Semester Thesis, HS13 (10321)

The goal of this semester project is to investigate the predictive power of machine learning methods, analyze the statistical relevance and significance of different types of features for prediction, and the possibilities and limitations of model predictive control when applied as an automatic portfolio investment strategy. Developing a successful algorithm required the implementation of methods for feature extraction and selection, a prediction algorithm and a receding horizon optimal investment procedure.

Firstly, we have formed a portfolio out of four major US indices, using the historical data from a publicly available database. The feature set we have selected comprises mostly of various technical indicators we generated from the data and external factors indirectly affecting the prices. Through feature selection and model selection, using cross validation for time series, we have obtained the optimal set of hyperparameters for our problem. The goal of the prediction step was to predict the rates of change of the stocks included in our portfolio. We have decided to solve a classification rather than a regression problem, as it proved to be more efficient and accurate. After prediction, we have employed a receding horizon controller to reallocate daily the portfolio wealth in an optimal fashion given risk constraints.

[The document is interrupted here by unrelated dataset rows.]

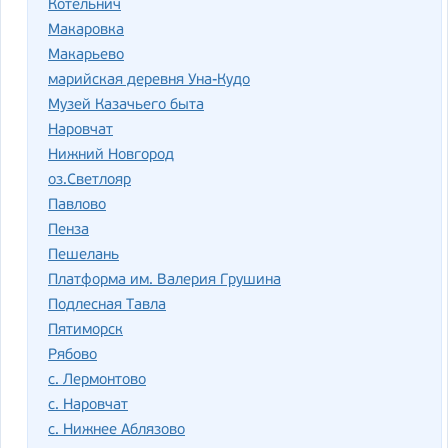
Котельнич
Макаровка
Макарьево
марийская деревня Уна-Кудо
Музей Казачьего быта
Наровчат
Нижний Новгород
оз.Светлояр
Павлово
Пенза
Пешелань
Платформа им. Валерия Грушина
Подлесная Тавла
Пятиморск
Рябово
с. Лермонтово
с. Наровчат
с. Нижнее Аблязово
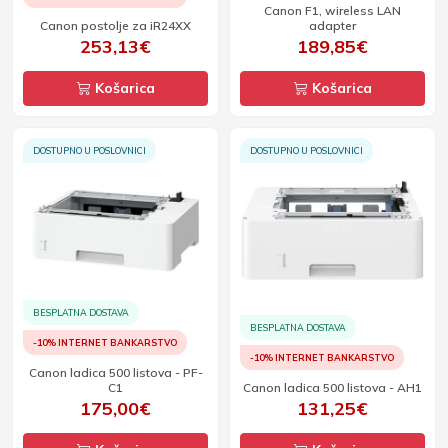
Canon F1, wireless LAN
Canon postolje za iR24XX
adapter
253,13€
189,85€
Košarica
Košarica
DOSTUPNO U POSLOVNICI
DOSTUPNO U POSLOVNICI
BESPLATNA DOSTAVA
BESPLATNA DOSTAVA
-10% INTERNET BANKARSTVO
-10% INTERNET BANKARSTVO
Canon ladica 500 listova - PF-
C1
Canon ladica 500 listova - AH1
175,00€
131,25€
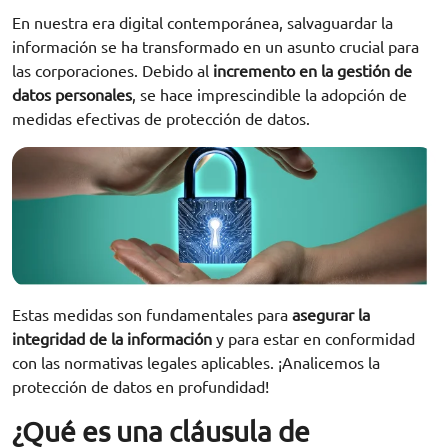
En nuestra era digital contemporánea, salvaguardar la
información se ha transformado en un asunto crucial para
las corporaciones. Debido al
incremento en la gestión de
datos personales
, se hace imprescindible la adopción de
medidas efectivas de protección de datos.
Estas medidas son fundamentales para
asegurar la
integridad de la información
y para estar en conformidad
con las normativas legales aplicables. ¡Analicemos la
protección de datos en profundidad!
¿Qué es una cláusula de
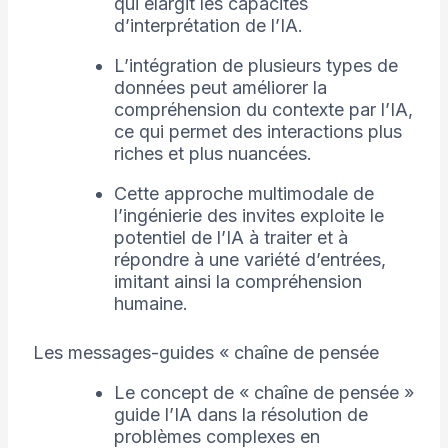
qui élargit les capacités
d’interprétation de l’IA.
L’intégration de plusieurs types de
données peut améliorer la
compréhension du contexte par l’IA,
ce qui permet des interactions plus
riches et plus nuancées.
Cette approche multimodale de
l’ingénierie des invites exploite le
potentiel de l’IA à traiter et à
répondre à une variété d’entrées,
imitant ainsi la compréhension
humaine.
Les messages-guides « chaîne de pensée
Le concept de « chaîne de pensée »
guide l’IA dans la résolution de
problèmes complexes en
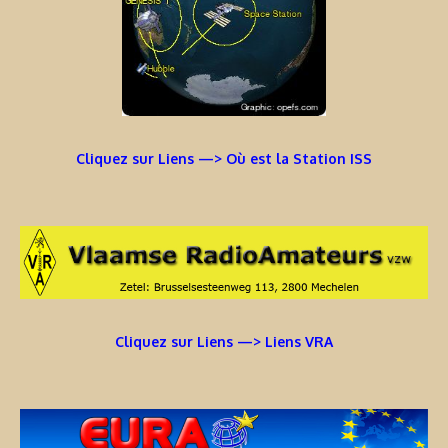
Cliquez sur Liens —> Où est la Station ISS
Cliquez sur Liens —> Liens VRA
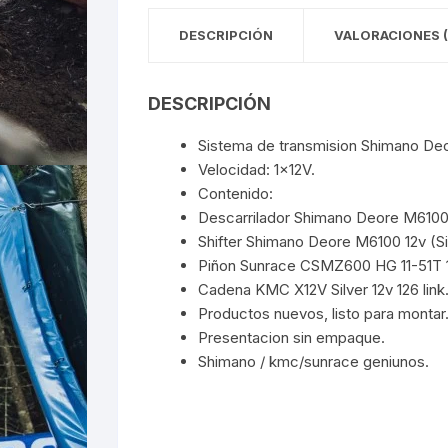
DESCRIPCIÓN
VALORACIONES (
DESCRIPCIÓN
Sistema de transmision Shimano D
Velocidad: 1x12V.
Contenido:
Descarrilador Shimano Deore M6100
Shifter Shimano Deore M6100 12v (Sin
Piñon Sunrace CSMZ600 HG 11-51T 
Cadena KMC X12V Silver 12v 126 link
Productos nuevos, listo para montar
Presentacion sin empaque.
Shimano / kmc/sunrace geniunos.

We have managed to predict the rates of return with a mean squared error ranging from 20-50% of the mean rate of change in our portfolio throughout the trading period. Oscillative technical indicators have proved to be the statistically most relevant features for the rate of change prediction. However, in high volatility conditions, we have shown that the inclusion of external factors like inflation, commodities prices and treasury bill rates is absolutely necessary in order to make profit. Model predictive control has outperformed the optimization based non-receding horizon predictor in terms of profit, demonstrating the benefits of future dynamics knowledge. In terms of earnings, our algorithm has managed to earn a 14.20% profit for 2011 (when most of the hedge funds experienced losses), and a 42.70% profit in the following year, thus topping the annual profits made by an average day trader, a random sampler that allocates wealth randomly, some prominent hedge funds and Swiss bank investment saving accounts. The most profitable strategy has turned out to be the one that emphasizes profit maximization over risk limitation, confirming that it is necessary to invest risky in order to earn money.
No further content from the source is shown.